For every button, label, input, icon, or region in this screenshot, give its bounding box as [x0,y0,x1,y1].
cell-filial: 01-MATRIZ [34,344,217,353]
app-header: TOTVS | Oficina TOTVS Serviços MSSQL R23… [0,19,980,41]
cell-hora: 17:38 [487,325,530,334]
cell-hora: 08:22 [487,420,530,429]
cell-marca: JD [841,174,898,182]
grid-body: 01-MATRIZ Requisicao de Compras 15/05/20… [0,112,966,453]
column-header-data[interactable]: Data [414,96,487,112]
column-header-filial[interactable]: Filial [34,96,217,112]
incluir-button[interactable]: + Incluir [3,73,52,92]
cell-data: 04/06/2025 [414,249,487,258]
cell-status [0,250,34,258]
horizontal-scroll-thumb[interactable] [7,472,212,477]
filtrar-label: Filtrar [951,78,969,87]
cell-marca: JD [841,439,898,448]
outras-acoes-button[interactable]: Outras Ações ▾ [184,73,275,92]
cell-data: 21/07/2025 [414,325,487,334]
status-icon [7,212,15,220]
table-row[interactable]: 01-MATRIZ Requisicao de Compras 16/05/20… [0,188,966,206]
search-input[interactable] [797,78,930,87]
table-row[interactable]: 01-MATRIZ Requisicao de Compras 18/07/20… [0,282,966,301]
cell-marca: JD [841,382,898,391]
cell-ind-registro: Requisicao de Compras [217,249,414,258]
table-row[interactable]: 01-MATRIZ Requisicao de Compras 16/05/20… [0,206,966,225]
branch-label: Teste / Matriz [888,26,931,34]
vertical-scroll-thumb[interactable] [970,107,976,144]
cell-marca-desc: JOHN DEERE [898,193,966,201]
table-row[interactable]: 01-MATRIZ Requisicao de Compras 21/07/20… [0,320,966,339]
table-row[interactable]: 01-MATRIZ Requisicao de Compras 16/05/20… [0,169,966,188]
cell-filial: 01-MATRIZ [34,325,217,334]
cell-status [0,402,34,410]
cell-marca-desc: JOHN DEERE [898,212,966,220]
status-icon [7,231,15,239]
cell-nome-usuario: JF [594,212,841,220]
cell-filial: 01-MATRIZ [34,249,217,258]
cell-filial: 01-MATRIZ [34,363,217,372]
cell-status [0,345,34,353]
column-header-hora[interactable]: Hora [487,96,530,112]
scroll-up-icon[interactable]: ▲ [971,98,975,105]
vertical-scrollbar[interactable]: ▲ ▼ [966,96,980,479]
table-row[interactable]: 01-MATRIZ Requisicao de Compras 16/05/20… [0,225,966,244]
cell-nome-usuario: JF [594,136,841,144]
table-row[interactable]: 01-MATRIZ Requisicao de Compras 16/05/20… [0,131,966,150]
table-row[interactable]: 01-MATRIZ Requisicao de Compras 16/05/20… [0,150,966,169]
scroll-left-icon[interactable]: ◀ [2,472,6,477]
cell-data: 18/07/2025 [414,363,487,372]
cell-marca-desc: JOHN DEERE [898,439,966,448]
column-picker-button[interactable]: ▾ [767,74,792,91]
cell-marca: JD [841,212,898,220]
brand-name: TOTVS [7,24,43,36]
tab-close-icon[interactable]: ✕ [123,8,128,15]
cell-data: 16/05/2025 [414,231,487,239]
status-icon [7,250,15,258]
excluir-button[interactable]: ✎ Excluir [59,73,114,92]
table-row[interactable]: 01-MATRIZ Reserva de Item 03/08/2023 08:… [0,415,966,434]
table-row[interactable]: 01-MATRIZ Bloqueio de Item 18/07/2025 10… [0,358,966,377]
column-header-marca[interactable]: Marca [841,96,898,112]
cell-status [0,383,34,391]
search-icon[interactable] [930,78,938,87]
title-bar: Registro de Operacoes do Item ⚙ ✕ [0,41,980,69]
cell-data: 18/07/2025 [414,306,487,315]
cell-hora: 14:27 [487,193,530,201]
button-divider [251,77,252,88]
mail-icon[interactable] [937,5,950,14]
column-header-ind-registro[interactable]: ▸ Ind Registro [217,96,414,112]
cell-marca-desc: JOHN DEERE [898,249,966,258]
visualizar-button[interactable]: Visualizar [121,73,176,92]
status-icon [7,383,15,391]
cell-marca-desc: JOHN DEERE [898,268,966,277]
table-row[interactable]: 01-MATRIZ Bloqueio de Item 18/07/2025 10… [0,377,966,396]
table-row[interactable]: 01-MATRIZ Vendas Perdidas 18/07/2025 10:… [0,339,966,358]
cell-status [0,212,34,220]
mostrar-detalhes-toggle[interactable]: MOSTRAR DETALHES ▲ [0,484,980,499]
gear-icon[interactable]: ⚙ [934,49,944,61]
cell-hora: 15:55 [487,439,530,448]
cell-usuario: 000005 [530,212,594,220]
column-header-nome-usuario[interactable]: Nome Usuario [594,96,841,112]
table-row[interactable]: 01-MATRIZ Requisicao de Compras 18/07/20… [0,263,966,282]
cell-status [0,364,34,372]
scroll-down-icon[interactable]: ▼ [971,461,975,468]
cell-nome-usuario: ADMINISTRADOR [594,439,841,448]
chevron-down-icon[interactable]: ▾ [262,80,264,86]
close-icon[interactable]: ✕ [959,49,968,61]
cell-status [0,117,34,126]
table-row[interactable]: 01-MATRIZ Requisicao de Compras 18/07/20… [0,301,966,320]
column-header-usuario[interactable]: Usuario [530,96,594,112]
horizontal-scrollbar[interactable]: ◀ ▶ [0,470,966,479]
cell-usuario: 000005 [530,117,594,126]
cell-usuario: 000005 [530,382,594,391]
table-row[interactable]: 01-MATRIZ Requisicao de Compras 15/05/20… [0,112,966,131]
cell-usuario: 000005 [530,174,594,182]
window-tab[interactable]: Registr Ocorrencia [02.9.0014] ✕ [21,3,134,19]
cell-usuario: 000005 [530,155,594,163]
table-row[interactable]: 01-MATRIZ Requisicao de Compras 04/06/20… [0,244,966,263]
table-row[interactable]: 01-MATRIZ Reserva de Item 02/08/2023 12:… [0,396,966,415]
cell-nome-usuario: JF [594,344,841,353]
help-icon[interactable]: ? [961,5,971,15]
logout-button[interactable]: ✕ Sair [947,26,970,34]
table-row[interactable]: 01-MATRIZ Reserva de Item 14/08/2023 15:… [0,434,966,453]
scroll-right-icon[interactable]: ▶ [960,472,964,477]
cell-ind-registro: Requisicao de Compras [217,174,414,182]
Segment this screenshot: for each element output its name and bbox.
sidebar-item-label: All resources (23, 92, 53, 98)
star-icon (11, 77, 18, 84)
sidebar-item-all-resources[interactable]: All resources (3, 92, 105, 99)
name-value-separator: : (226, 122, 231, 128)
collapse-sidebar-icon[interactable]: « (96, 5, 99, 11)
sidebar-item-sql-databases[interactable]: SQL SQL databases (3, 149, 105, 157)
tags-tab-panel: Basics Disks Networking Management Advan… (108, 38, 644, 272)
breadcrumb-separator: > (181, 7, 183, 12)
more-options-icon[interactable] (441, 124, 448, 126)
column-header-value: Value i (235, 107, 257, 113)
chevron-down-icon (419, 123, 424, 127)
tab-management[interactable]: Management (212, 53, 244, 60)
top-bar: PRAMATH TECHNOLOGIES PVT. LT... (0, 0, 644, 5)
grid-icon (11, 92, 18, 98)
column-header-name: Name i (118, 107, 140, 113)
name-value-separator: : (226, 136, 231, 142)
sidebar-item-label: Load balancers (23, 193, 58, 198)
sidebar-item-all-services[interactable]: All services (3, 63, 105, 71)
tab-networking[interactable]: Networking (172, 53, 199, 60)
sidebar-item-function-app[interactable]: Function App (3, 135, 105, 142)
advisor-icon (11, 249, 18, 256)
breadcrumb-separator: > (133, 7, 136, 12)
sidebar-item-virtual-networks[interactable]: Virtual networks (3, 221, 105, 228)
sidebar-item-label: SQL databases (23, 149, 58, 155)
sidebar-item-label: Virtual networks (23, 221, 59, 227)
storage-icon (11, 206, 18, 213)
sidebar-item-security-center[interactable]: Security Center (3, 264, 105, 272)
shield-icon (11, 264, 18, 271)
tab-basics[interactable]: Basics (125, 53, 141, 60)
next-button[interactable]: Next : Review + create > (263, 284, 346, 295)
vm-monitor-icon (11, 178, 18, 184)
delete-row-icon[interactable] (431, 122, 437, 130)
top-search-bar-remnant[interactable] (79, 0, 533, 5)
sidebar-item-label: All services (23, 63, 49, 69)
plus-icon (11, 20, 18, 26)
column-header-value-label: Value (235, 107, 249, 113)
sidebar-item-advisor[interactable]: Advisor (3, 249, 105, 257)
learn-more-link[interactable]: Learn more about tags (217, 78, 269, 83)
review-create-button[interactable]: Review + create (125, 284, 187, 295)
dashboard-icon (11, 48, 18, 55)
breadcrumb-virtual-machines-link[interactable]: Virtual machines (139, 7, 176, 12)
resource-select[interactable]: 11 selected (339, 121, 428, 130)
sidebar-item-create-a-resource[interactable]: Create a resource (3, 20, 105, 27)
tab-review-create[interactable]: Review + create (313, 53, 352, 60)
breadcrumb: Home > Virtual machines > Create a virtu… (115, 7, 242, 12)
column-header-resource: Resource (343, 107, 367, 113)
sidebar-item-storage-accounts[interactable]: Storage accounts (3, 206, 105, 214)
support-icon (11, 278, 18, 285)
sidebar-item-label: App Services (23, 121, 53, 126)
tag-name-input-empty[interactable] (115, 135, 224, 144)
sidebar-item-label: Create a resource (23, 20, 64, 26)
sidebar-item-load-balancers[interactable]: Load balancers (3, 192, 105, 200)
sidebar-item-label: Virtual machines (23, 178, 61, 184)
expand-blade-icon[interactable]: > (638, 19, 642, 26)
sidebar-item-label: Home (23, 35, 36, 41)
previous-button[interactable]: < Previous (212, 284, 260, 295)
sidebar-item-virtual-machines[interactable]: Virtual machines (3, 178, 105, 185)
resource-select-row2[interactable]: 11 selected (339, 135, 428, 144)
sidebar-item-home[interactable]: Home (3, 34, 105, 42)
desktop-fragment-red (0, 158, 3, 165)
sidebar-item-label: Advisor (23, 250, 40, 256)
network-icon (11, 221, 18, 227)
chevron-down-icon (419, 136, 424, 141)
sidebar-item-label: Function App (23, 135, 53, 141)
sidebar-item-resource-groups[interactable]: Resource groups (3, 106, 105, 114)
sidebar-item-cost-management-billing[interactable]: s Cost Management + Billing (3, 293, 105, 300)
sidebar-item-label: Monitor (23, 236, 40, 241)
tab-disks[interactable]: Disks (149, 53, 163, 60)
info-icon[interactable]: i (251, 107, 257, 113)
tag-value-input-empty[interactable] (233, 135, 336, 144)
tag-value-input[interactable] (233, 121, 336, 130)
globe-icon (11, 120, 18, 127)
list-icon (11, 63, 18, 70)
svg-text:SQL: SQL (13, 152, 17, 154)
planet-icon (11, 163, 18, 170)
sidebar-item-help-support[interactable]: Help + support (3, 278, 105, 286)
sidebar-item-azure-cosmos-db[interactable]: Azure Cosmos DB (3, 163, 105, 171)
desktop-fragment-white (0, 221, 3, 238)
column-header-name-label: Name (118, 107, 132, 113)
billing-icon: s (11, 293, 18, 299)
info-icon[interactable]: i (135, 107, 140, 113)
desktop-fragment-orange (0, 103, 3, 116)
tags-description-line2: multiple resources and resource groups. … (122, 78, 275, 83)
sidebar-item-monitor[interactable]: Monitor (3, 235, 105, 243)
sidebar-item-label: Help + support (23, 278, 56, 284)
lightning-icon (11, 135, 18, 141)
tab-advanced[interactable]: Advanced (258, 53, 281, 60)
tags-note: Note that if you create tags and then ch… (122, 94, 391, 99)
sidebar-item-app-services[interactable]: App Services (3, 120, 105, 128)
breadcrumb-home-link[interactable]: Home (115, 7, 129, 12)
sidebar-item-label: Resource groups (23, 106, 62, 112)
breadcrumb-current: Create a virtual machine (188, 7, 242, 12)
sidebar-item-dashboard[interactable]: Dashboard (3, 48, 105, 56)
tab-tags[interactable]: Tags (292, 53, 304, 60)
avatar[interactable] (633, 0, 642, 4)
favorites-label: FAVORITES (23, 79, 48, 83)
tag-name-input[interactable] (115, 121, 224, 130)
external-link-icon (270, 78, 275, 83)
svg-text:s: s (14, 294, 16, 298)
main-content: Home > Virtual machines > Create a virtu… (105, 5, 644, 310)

■ ■ ■ ■ ■

◆ **THE TASK**
Exactly how many lines of the records above contain "more"? Please state only the number.

◆ **RESPONSE FOR THIS EXERCISE**
2